Tarih, bize hemen bütün büyük dinlerde bir tür mezhepleşme ve cemaatleşme olgusunun varlığını, hiçbir evrensel dinin bu genel ilkenin dışında kalmadığını ve bir dine bağlı fertler arasındaki ayrılık ve ihtilafların da çoğu zaman o dinin Peygamberinin vefatından sonra ortaya çıktığını göstermektedir.
Bütün evrensel dinler yayıldıkları geniş çoğrafyada farklı eski medeniyetler, dinler ve inançlarla karşılaşır ve bu
karşılaşma başlangıçta bir çatışmayı ve ardından bir uzlaşmayı beraberinde getirmiştir. Dinlerin yayılması ve sürekliliği, mevcut medeniyetlerle yüzleşmesi, yeni bir medeniyet kurması ve sosyal değişmeler karşısındaki tepkisi, mezhepler/tarikatlar kanalıyla oluşmuştur. Diğer taraftan hemen bütün mezhep ve tarikatlar yayıldıkları alanlarda miras aldıkları eski inançları da bünyelerine eklemek suretiyle bölgeye intibak etmişlerdir.
Hz.
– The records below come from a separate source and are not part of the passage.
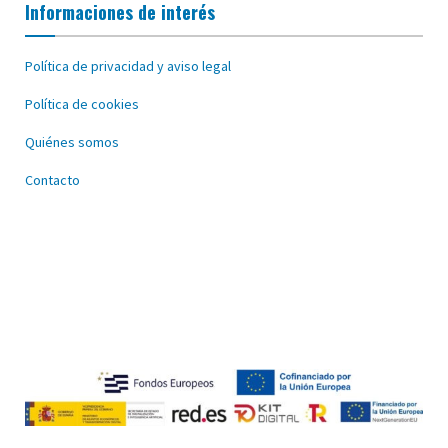
Informaciones de interés
Política de privacidad y aviso legal
Política de cookies
Quiénes somos
Contacto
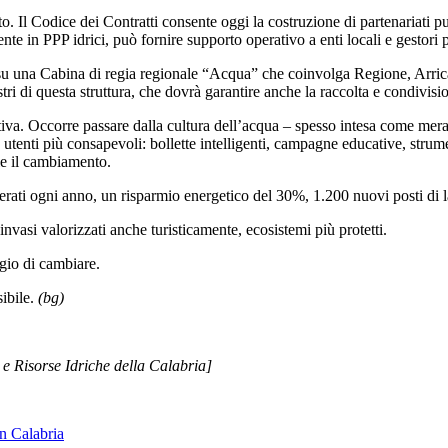
to
. Il
Codice dei Contratti
consente oggi la costruzione di
partenariati pu
nte in PPP idrici
, può fornire
supporto operativo a enti locali e gestori 
 su una
Cabina di regia regionale “Acqua”
che coinvolga
Regione, Arric
tri di questa struttura, che dovrà garantire anche la
raccolta e condivisi
tiva.
Occorre passare dalla cultura dell’acqua – spesso intesa come mera d
a utenti più consapevoli: bollette intelligenti, campagne educative, str
ile il cambiamento.
erati ogni anno
,
un risparmio energetico del 30%
,
1.200 nuovi posti di 
invasi valorizzati anche turisticamente
,
ecosistemi più protetti
.
gio di cambiare.
sibile.
(bg)
 e Risorse Idriche della Calabria]
in Calabria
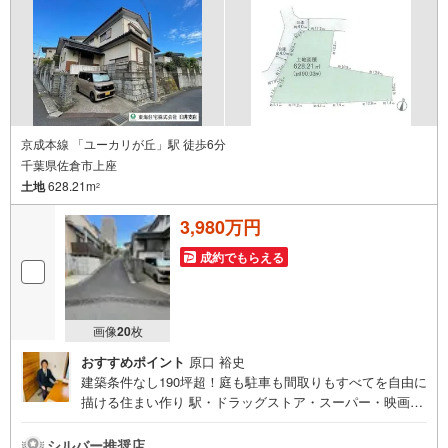
京成本線 「ユーカリが丘」駅 徒歩6分
千葉県佐倉市上座
土地
628.21m
2
3,980万円
成約でもらえる
画像
20
枚
おすすめポイント
原口 裕史
建築条件なし190坪超！庭も駐車も間取りもすべてを自由に
描ける住まい作り 駅・ドラッグストア・スーパー・映画館
が徒歩10分圏内で生活便利な立地〈お問合せ方法〉・イン
ターネットで見学予約が可能です。・当日の見学をご希望
シルバー推奨店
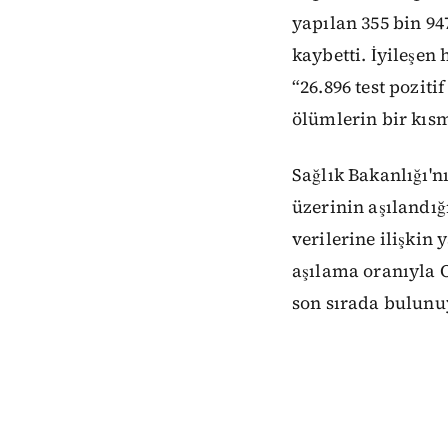
yapılan 355 bin 947
kaybetti. İyileşen 
“26.896 test poziti
ölümlerin bir kısm
Sağlık Bakanlığı'n
üzerinin aşılandığ
verilerine ilişkin 
aşılama oranıyla O
son sırada bulunu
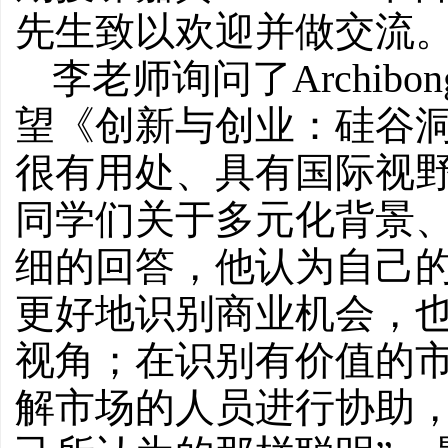
先生致以欢迎并做交流
李老师询问了Archi
望《创新与创业：硅谷
很有用处、具有国际视野的项
同学们关于多元化背景
细的回答，他认为自己
更好地识别商业机会，
视角；在识别有价值的
解市场的人员进行协助，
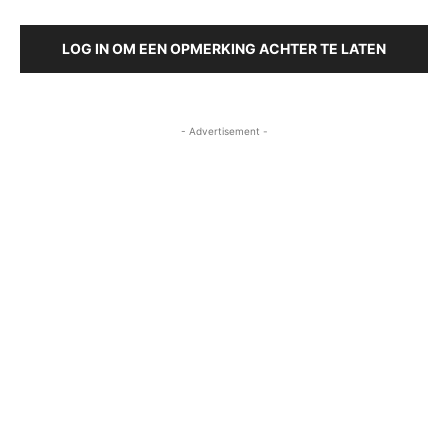
LOG IN OM EEN OPMERKING ACHTER TE LATEN
- Advertisement -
Muhammed'in sağlığında mezhebi veya tasavvufi bir oluşmadan söz etmek doğru olmaz. Ancak, Onun çevresinde, mesnevi şahsiyetinin de etkisiyle, kendi doğallığı içerisinde oluşan bir cemaattan bahsetmek mümkündür.
Türkler çok erken dönemlerde İslam dinini kabul etmişler ve bu hadise Türk ve Dünya tarihinin önemli olaylarından birisi olmuştur. Zira Türkler, Müslüman milletler içerisinde kısa zamanda devletlerini kurmuş, İslam dininin en kuvvetli savunucuları ve İslam medeniyetinin en büyük temsilcileri olmuşlardır. Türkler, özellikle Anadolu'da Müslümanlara gayrimüslimleri bir arada, karşılıklı güven ve saygıya dayalı bir anlayışla asırlarca yönetmişlerdir.
Anadolu, tarihin çok erken dönemlerinden itibaren çeşitli devletlere ve medeniyetlere beşiklik etmiş önemli bir
coğrafyadır. Bu bağlamda Sivas şehri, pek çok açıdan yolların kesiştiği bir konumda bulunmuş ve onun bu konumu, siyasi, ticari ve ekonomik açıdan olduğu kadar, inanç, düşünce ve fikir hareketlilikleri açısından da önem arz etmiştir.
Anadolu'daki hakimiyet mücadeleleri genelde Sivas ve civarında yaşanmıştır. Bölge önemli savaşlara sahne olmuş,
şehir bazı beylik ve devletlere başkentlik yapmıştır. Bu bağlamda, Sivas'ın Osmanlı dönemindeki konumunda
Safeviye Tarikatı ve Safeviler Devleti önemli bir yer tutmuştur. Başlangıçta yalın bir tarikat olarak Erdebil'den Anadolu'ya yayılan bu tarikat, zamanla siyasi-mezhebi bir nitelik kazanmış ve gerek Osmanlı toplumunda ve gerekse günümüz toplum yapısında derin etkiler bırakmıştır.